__Your instructions__.
What you return should match every record exactly, with the images removed.

__Records for this exercise__.
····················
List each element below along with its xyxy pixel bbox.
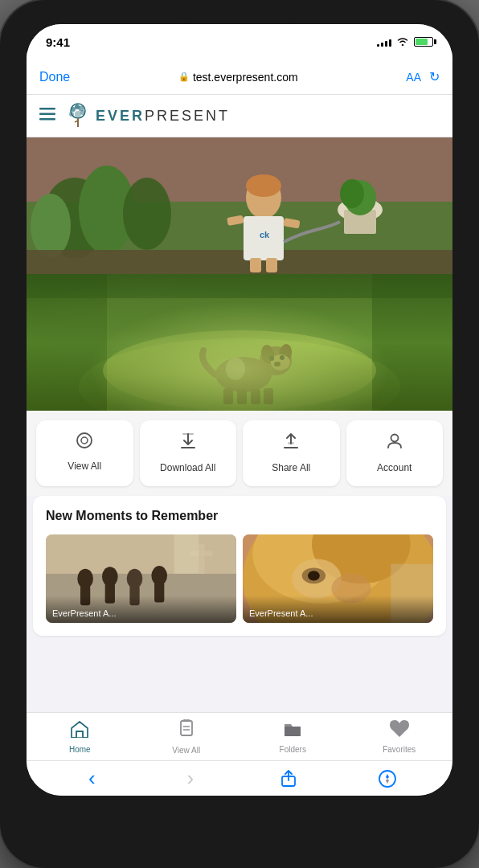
- moments-title: New Moments to Remember: [46, 509, 433, 523]
- screen: 9:41: [27, 24, 452, 796]
- view-all-icon: [74, 432, 95, 454]
- svg-rect-2: [39, 118, 55, 121]
- view-all-label: View All: [68, 461, 101, 473]
- svg-rect-81: [181, 721, 192, 735]
- svg-rect-54: [182, 433, 194, 435]
- hamburger-menu-button[interactable]: [39, 108, 55, 125]
- svg-point-6: [75, 104, 80, 109]
- svg-point-17: [123, 178, 171, 250]
- svg-point-78: [308, 571, 320, 580]
- svg-point-8: [69, 112, 74, 117]
- svg-point-27: [246, 174, 281, 197]
- svg-point-57: [391, 435, 398, 442]
- account-label: Account: [377, 462, 411, 475]
- svg-point-31: [340, 179, 364, 208]
- share-all-label: Share All: [272, 462, 310, 475]
- svg-point-66: [151, 566, 167, 586]
- svg-rect-26: [266, 258, 277, 272]
- app-header: EVERPRESENT: [27, 95, 452, 137]
- browser-actions: AA ↻: [406, 69, 440, 84]
- battery-fill: [416, 39, 428, 45]
- view-all-button[interactable]: View All: [36, 420, 133, 486]
- safari-bottom-bar: ‹ ›: [27, 760, 452, 796]
- svg-point-9: [75, 111, 81, 117]
- photo-dog: [27, 274, 452, 411]
- svg-rect-0: [39, 108, 55, 110]
- share-button[interactable]: [272, 770, 305, 788]
- view-all-nav-icon: [178, 719, 195, 743]
- download-all-button[interactable]: Download All: [140, 420, 237, 486]
- moment-card-1[interactable]: EverPresent A...: [46, 534, 236, 623]
- photo-child: ck: [27, 137, 452, 274]
- phone-frame: 9:41: [0, 0, 479, 868]
- status-bar: 9:41: [27, 24, 452, 59]
- bottom-nav: Home View All: [27, 712, 452, 760]
- wifi-icon: [396, 36, 409, 48]
- action-buttons-container: View All Download All: [27, 411, 452, 496]
- svg-point-64: [127, 568, 143, 588]
- moments-grid: EverPresent A...: [46, 534, 433, 623]
- moment-card-2[interactable]: EverPresent A...: [243, 534, 433, 623]
- back-button[interactable]: ‹: [76, 766, 108, 791]
- account-button[interactable]: Account: [346, 420, 444, 486]
- compass-button[interactable]: [371, 770, 403, 788]
- svg-rect-56: [288, 442, 294, 444]
- svg-rect-1: [39, 113, 55, 115]
- svg-rect-19: [27, 250, 452, 274]
- status-icons: [377, 36, 433, 48]
- svg-point-18: [31, 194, 71, 258]
- nav-home[interactable]: Home: [27, 720, 133, 754]
- url-container: 🔒 test.everpresent.com: [178, 71, 298, 84]
- status-time: 9:41: [46, 35, 70, 49]
- svg-point-51: [77, 433, 92, 448]
- app-content[interactable]: EVERPRESENT: [27, 95, 452, 712]
- home-indicator: [191, 800, 288, 804]
- forward-button[interactable]: ›: [174, 766, 207, 791]
- notch: [179, 0, 300, 23]
- share-all-icon: [281, 432, 301, 456]
- logo-present: PRESENT: [145, 108, 230, 124]
- done-button[interactable]: Done: [39, 70, 70, 84]
- logo: EVERPRESENT: [65, 103, 230, 129]
- moment-2-label: EverPresent A...: [243, 596, 433, 623]
- browser-bar: Done 🔒 test.everpresent.com AA ↻: [27, 59, 452, 95]
- svg-rect-55: [284, 447, 298, 448]
- account-icon: [385, 432, 404, 456]
- svg-point-4: [71, 107, 76, 112]
- refresh-button[interactable]: ↻: [429, 69, 440, 84]
- nav-favorites-label: Favorites: [383, 745, 416, 754]
- moments-section: New Moments to Remember: [33, 496, 446, 636]
- logo-text: EVERPRESENT: [96, 108, 230, 125]
- signal-icon: [377, 37, 391, 47]
- share-all-button[interactable]: Share All: [243, 420, 340, 486]
- svg-rect-25: [250, 258, 261, 272]
- nav-folders-label: Folders: [280, 745, 306, 754]
- svg-text:ck: ck: [260, 230, 270, 240]
- home-nav-icon: [70, 720, 89, 743]
- nav-favorites[interactable]: Favorites: [346, 720, 453, 754]
- svg-point-52: [81, 437, 88, 444]
- nav-view-all-label: View All: [172, 746, 200, 755]
- logo-ever: EVER: [96, 108, 145, 124]
- download-all-label: Download All: [160, 462, 215, 475]
- svg-rect-68: [199, 544, 204, 574]
- svg-rect-53: [181, 447, 195, 448]
- nav-folders[interactable]: Folders: [240, 720, 346, 754]
- logo-tree-icon: [65, 103, 91, 129]
- svg-point-62: [102, 567, 118, 587]
- aa-button[interactable]: AA: [406, 71, 421, 84]
- lock-icon: 🔒: [178, 72, 190, 82]
- svg-rect-70: [174, 534, 199, 574]
- nav-view-all[interactable]: View All: [133, 719, 240, 755]
- nav-home-label: Home: [69, 745, 91, 754]
- url-text: test.everpresent.com: [193, 71, 298, 84]
- photos-area: ck: [27, 137, 452, 411]
- folders-nav-icon: [283, 720, 302, 743]
- svg-rect-84: [285, 727, 301, 736]
- battery-icon: [414, 37, 433, 47]
- svg-rect-80: [76, 731, 83, 738]
- svg-point-60: [77, 568, 93, 588]
- favorites-nav-icon: [390, 720, 409, 743]
- download-all-icon: [178, 432, 198, 456]
- moment-1-label: EverPresent A...: [46, 596, 236, 623]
····················
__Finished exercise__.
List each element below along with its xyxy pixel bbox.
- moments-title: New Moments to Remember: [46, 509, 433, 523]
- screen: 9:41: [27, 24, 452, 796]
- view-all-icon: [74, 432, 95, 454]
- svg-rect-2: [39, 118, 55, 121]
- view-all-label: View All: [68, 461, 101, 473]
- svg-rect-81: [181, 721, 192, 735]
- svg-rect-54: [182, 433, 194, 435]
- hamburger-menu-button[interactable]: [39, 108, 55, 125]
- svg-point-6: [75, 104, 80, 109]
- svg-point-17: [123, 178, 171, 250]
- svg-point-78: [308, 571, 320, 580]
- svg-point-8: [69, 112, 74, 117]
- svg-point-27: [246, 174, 281, 197]
- svg-point-57: [391, 435, 398, 442]
- account-label: Account: [377, 462, 411, 475]
- svg-point-31: [340, 179, 364, 208]
- share-all-label: Share All: [272, 462, 310, 475]
- svg-point-66: [151, 566, 167, 586]
- svg-rect-26: [266, 258, 277, 272]
- app-header: EVERPRESENT: [27, 95, 452, 137]
- browser-actions: AA ↻: [406, 69, 440, 84]
- battery-fill: [416, 39, 428, 45]
- view-all-button[interactable]: View All: [36, 420, 133, 486]
- safari-bottom-bar: ‹ ›: [27, 760, 452, 796]
- svg-point-9: [75, 111, 81, 117]
- photo-dog: [27, 274, 452, 411]
- svg-rect-0: [39, 108, 55, 110]
- share-button[interactable]: [272, 770, 305, 788]
- view-all-nav-icon: [178, 719, 195, 743]
- download-all-button[interactable]: Download All: [140, 420, 237, 486]
- moment-card-1[interactable]: EverPresent A...: [46, 534, 236, 623]
- photo-child: ck: [27, 137, 452, 274]
- phone-frame: 9:41: [0, 0, 479, 868]
- status-bar: 9:41: [27, 24, 452, 59]
- bottom-nav: Home View All: [27, 712, 452, 760]
- wifi-icon: [396, 36, 409, 48]
- action-buttons-container: View All Download All: [27, 411, 452, 496]
- svg-point-64: [127, 568, 143, 588]
- moments-grid: EverPresent A...: [46, 534, 433, 623]
- moment-card-2[interactable]: EverPresent A...: [243, 534, 433, 623]
- back-button[interactable]: ‹: [76, 766, 108, 791]
- account-button[interactable]: Account: [346, 420, 444, 486]
- compass-button[interactable]: [371, 770, 403, 788]
- svg-rect-56: [288, 442, 294, 444]
- svg-rect-1: [39, 113, 55, 115]
- svg-rect-19: [27, 250, 452, 274]
- status-icons: [377, 36, 433, 48]
- svg-point-18: [31, 194, 71, 258]
- nav-home[interactable]: Home: [27, 720, 133, 754]
- url-container: 🔒 test.everpresent.com: [178, 71, 298, 84]
- status-time: 9:41: [46, 35, 70, 49]
- svg-point-51: [77, 433, 92, 448]
- app-content[interactable]: EVERPRESENT: [27, 95, 452, 712]
- home-indicator: [191, 800, 288, 804]
- forward-button[interactable]: ›: [174, 766, 207, 791]
- notch: [179, 0, 300, 23]
- share-all-icon: [281, 432, 301, 456]
- logo-present: PRESENT: [145, 108, 230, 124]
- done-button[interactable]: Done: [39, 70, 70, 84]
- logo: EVERPRESENT: [65, 103, 230, 129]
- moment-2-label: EverPresent A...: [243, 596, 433, 623]
- browser-bar: Done 🔒 test.everpresent.com AA ↻: [27, 59, 452, 95]
- svg-rect-55: [284, 447, 298, 448]
- account-icon: [385, 432, 404, 456]
- svg-point-4: [71, 107, 76, 112]
- refresh-button[interactable]: ↻: [429, 69, 440, 84]
- nav-favorites-label: Favorites: [383, 745, 416, 754]
- moments-section: New Moments to Remember: [33, 496, 446, 636]
- logo-text: EVERPRESENT: [96, 108, 230, 125]
- signal-icon: [377, 37, 391, 47]
- share-all-button[interactable]: Share All: [243, 420, 340, 486]
- svg-rect-25: [250, 258, 261, 272]
- nav-folders-label: Folders: [280, 745, 306, 754]
- svg-text:ck: ck: [260, 230, 270, 240]
- home-nav-icon: [70, 720, 89, 743]
- nav-favorites[interactable]: Favorites: [346, 720, 453, 754]
- svg-point-52: [81, 437, 88, 444]
- nav-view-all-label: View All: [172, 746, 200, 755]
- logo-ever: EVER: [96, 108, 145, 124]
- download-all-label: Download All: [160, 462, 215, 475]
- svg-rect-68: [199, 544, 204, 574]
- svg-rect-53: [181, 447, 195, 448]
- nav-folders[interactable]: Folders: [240, 720, 346, 754]
- logo-tree-icon: [65, 103, 91, 129]
- svg-point-62: [102, 567, 118, 587]
- aa-button[interactable]: AA: [406, 71, 421, 84]
- lock-icon: 🔒: [178, 72, 190, 82]
- svg-rect-70: [174, 534, 199, 574]
- nav-view-all[interactable]: View All: [133, 719, 240, 755]
- nav-home-label: Home: [69, 745, 91, 754]
- url-text: test.everpresent.com: [193, 71, 298, 84]
- photos-area: ck: [27, 137, 452, 411]
- folders-nav-icon: [283, 720, 302, 743]
- svg-rect-84: [285, 727, 301, 736]
- battery-icon: [414, 37, 433, 47]
- svg-rect-80: [76, 731, 83, 738]
- svg-point-60: [77, 568, 93, 588]
- favorites-nav-icon: [390, 720, 409, 743]
- download-all-icon: [178, 432, 198, 456]
- moment-1-label: EverPresent A...: [46, 596, 236, 623]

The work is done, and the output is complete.